The PCC has been a strong advocate of tackling rural crime, and has supported the Force in providing appropriate equipment such as quad bikes, night-vision goggles and 4x4 vehicles such as the one just delivered to the Milton Keynes Local Policing Area.
There is always room for improvement and the PCC is engaging with the Force to spread best practice to every area. Whether that is the use of WhatsApp groups to connect isolated rural communities or supporting businesses with the provision of alarms and other deterrent/detection equipment. This will continue to be a priority going into the future to ensure that every community in the Thames Valley, rural and urban gets the support and protection they need from the Police.
As Deputy Police & Crime Commissioner, Matthew Barber has taken on the Chairmanship of the Thames Valley's Local Criminal Justice Board. The Board brings together the Police, Crown Prosecution Services, Prisons, Probations Service, Community Rehabilitation Companies and the Courts along with other organisations involved in securing justice for victims.

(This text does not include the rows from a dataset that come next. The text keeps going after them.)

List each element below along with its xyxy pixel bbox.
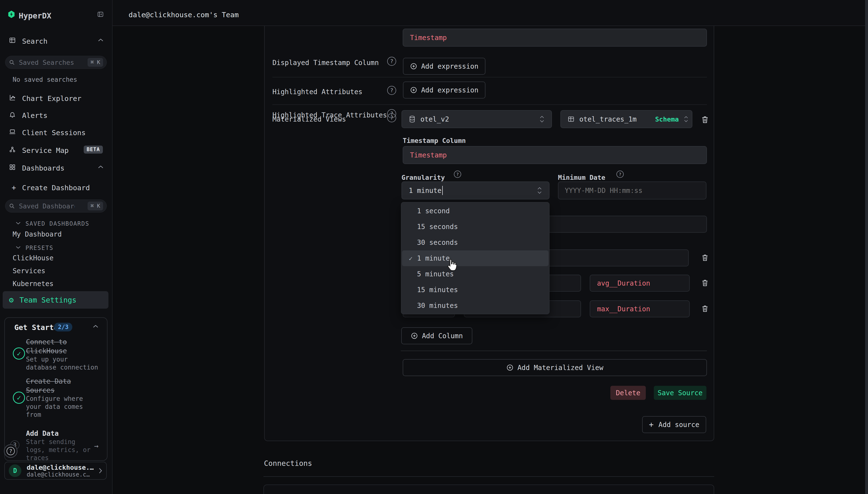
menu-option[interactable]: 30 minutes bbox=[402, 298, 548, 314]
gear-icon: ⚙ bbox=[9, 296, 14, 304]
chevron-right-icon bbox=[98, 468, 102, 474]
row-divider bbox=[272, 77, 707, 77]
step-title: Create Data Sources bbox=[26, 377, 101, 395]
table-select[interactable]: otel_traces_1m Schema bbox=[560, 110, 692, 128]
materialized-column-value: max__Duration bbox=[597, 305, 650, 313]
step-desc: Set up your database connection bbox=[26, 356, 101, 372]
vertical-scrollbar[interactable] bbox=[865, 0, 868, 494]
help-icon[interactable]: ? bbox=[387, 86, 396, 95]
create-dashboard-button[interactable]: Create Dashboard bbox=[22, 184, 90, 192]
delete-materialized-view-button[interactable] bbox=[700, 114, 710, 125]
chevron-down-icon[interactable] bbox=[16, 222, 21, 225]
get-started-step[interactable]: Connect to ClickHouse Set up your databa… bbox=[26, 338, 101, 372]
section-divider bbox=[401, 350, 707, 351]
granularity-label: Granularity bbox=[402, 174, 445, 181]
menu-option[interactable]: 5 minutes bbox=[402, 266, 548, 282]
add-expression-button[interactable]: Add expression bbox=[403, 81, 485, 98]
presets-header[interactable]: PRESETS bbox=[25, 245, 53, 251]
minimum-date-input[interactable] bbox=[558, 187, 706, 195]
help-button[interactable]: ? bbox=[4, 444, 17, 458]
step-title: Add Data bbox=[26, 429, 92, 438]
saved-dashboards-input[interactable] bbox=[18, 202, 75, 210]
add-source-label: Add source bbox=[658, 421, 699, 429]
user-name: dale@clickhouse.… bbox=[27, 464, 94, 471]
schema-badge[interactable]: Schema bbox=[655, 115, 679, 123]
help-icon[interactable]: ? bbox=[616, 171, 624, 178]
add-column-button[interactable]: Add Column bbox=[401, 327, 472, 344]
timestamp-column-value: Timestamp bbox=[410, 151, 447, 159]
beta-badge: BETA bbox=[84, 146, 103, 154]
chevron-up-icon[interactable] bbox=[93, 325, 98, 328]
menu-option[interactable]: 15 seconds bbox=[402, 219, 548, 235]
help-icon[interactable]: ? bbox=[454, 171, 461, 178]
chevron-up-icon[interactable] bbox=[98, 38, 103, 42]
saved-searches-searchbox[interactable]: ⌘ K bbox=[5, 56, 107, 69]
menu-option[interactable]: 15 minutes bbox=[402, 282, 548, 298]
delete-column-button[interactable] bbox=[700, 252, 710, 263]
add-expression-button[interactable]: Add expression bbox=[403, 58, 485, 75]
chart-explorer-icon bbox=[9, 94, 16, 101]
sidebar-item-alerts[interactable]: Alerts bbox=[22, 111, 47, 120]
help-icon[interactable]: ? bbox=[387, 57, 396, 66]
sidebar-item-kubernetes[interactable]: Kubernetes bbox=[13, 280, 54, 288]
user-menu[interactable]: D dale@clickhouse.… dale@clickhouse.c… bbox=[4, 462, 107, 480]
select-chevrons-icon bbox=[683, 115, 689, 123]
save-source-button[interactable]: Save Source bbox=[654, 386, 707, 400]
menu-option[interactable]: 30 seconds bbox=[402, 235, 548, 250]
user-email: dale@clickhouse.c… bbox=[27, 471, 94, 478]
no-saved-searches-text: No saved searches bbox=[13, 76, 77, 83]
table-select-value: otel_traces_1m bbox=[579, 115, 637, 123]
sidebar-item-my-dashboard[interactable]: My Dashboard bbox=[13, 230, 62, 238]
step-complete-icon: ✓ bbox=[13, 392, 25, 404]
get-started-step[interactable]: Create Data Sources Configure where your… bbox=[26, 377, 101, 419]
menu-option[interactable]: 1 second bbox=[402, 203, 548, 219]
saved-dashboards-searchbox[interactable]: ⌘ K bbox=[5, 200, 107, 212]
saved-searches-input[interactable] bbox=[18, 58, 75, 66]
progress-badge: 2/3 bbox=[54, 323, 72, 331]
sidebar-item-team-settings[interactable]: ⚙ Team Settings bbox=[3, 291, 109, 309]
timestamp-column-input[interactable]: Timestamp bbox=[403, 146, 707, 164]
sidebar-item-services[interactable]: Services bbox=[13, 267, 45, 275]
mv-materialized-column-input[interactable]: max__Duration bbox=[590, 300, 690, 317]
shortcut-badge: ⌘ K bbox=[88, 202, 103, 210]
plus-circle-icon bbox=[410, 63, 417, 70]
database-select[interactable]: otel_v2 bbox=[402, 110, 552, 128]
chevron-up-icon[interactable] bbox=[98, 165, 103, 169]
get-started-step[interactable]: Add Data Start sending logs, metrics, or… bbox=[26, 429, 92, 461]
menu-option-selected[interactable]: ✓ 1 minute bbox=[402, 250, 548, 266]
chevron-down-icon[interactable] bbox=[16, 246, 21, 249]
minimum-date-label: Minimum Date bbox=[558, 174, 605, 181]
database-icon bbox=[409, 115, 416, 123]
service-map-icon bbox=[9, 146, 16, 153]
sidebar-item-clickhouse[interactable]: ClickHouse bbox=[13, 254, 54, 262]
search-icon bbox=[9, 203, 15, 209]
displayed-timestamp-value: Timestamp bbox=[410, 34, 447, 42]
text-caret bbox=[442, 186, 443, 195]
granularity-combobox[interactable]: 1 minute bbox=[402, 182, 549, 200]
delete-source-button[interactable]: Delete bbox=[610, 386, 646, 400]
mv-materialized-column-input[interactable]: avg__Duration bbox=[590, 275, 690, 292]
delete-column-button[interactable] bbox=[700, 303, 710, 314]
select-chevrons-icon bbox=[539, 115, 545, 123]
displayed-timestamp-input[interactable]: Timestamp bbox=[403, 28, 707, 46]
bell-icon bbox=[9, 111, 16, 118]
step-desc: Configure where your data comes from bbox=[26, 395, 101, 419]
get-started-panel: Get Started 2/3 ✓ Connect to ClickHouse … bbox=[4, 317, 108, 461]
delete-column-button[interactable] bbox=[700, 278, 710, 288]
sidebar-item-chart-explorer[interactable]: Chart Explorer bbox=[22, 94, 81, 102]
plus-circle-icon bbox=[506, 364, 514, 371]
sidebar-item-client-sessions[interactable]: Client Sessions bbox=[22, 129, 85, 137]
saved-dashboards-header[interactable]: SAVED DASHBOARDS bbox=[25, 220, 89, 227]
displayed-timestamp-label: Displayed Timestamp Column bbox=[272, 59, 379, 66]
sidebar-item-service-map[interactable]: Service Map bbox=[22, 146, 69, 155]
sidebar-item-dashboards[interactable]: Dashboards bbox=[22, 164, 64, 172]
add-source-button[interactable]: + Add source bbox=[642, 416, 706, 433]
help-icon[interactable]: ? bbox=[387, 113, 396, 122]
sidebar-item-search[interactable]: Search bbox=[22, 37, 47, 45]
collapse-sidebar-icon[interactable] bbox=[97, 11, 103, 17]
step-complete-icon: ✓ bbox=[13, 347, 25, 360]
avatar: D bbox=[9, 464, 21, 477]
add-materialized-view-button[interactable]: Add Materialized View bbox=[403, 359, 707, 376]
minimum-date-field[interactable] bbox=[558, 182, 707, 200]
delete-label: Delete bbox=[616, 389, 640, 397]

At the start of the new year the Board met to consider the priorities for the coming year. Matthew Barber set out the fresh vision for the Board, "There are many organisations represented at the LCJB with competing pressures and priorities, but we all have one goal: the fair administration of justice, the protection of victims and the prosecution and rehabilitation of offenders. I want the Board to set clear achievable objectives that will make a real difference to the people of the Thames Valley but improving the way the criminal justice system works."
Following the announcement last month that the Thames Valley Police & Crime Commissioner had decided to appoint John Campbell as the new Chief Constable the appointment received unanimous endorsement from the independent Thames Valley Police and Crime Panel.
John Campbell is the current Deputy Chief Constable of Thames Valley Police, a position he has held since 2015.
John said: “I feel honoured to be have been appointed Chief Constable of Thames Valley Police. The force is made up of some amazing men and women and I look forward to leading those who work tirelessly every day, with great courage, to police the area.
“Having been a Chief Officer with the force for some nine years, I believe I have a strong understanding of the communities of the Thames Valley and the type of police force needed to best protect them from harm. I will build on the excellent work already implemented by the outgoing Chief, Francis Habgood, and will do all that I can to deliver the quality of policing that the public quite rightly expect and deserve.”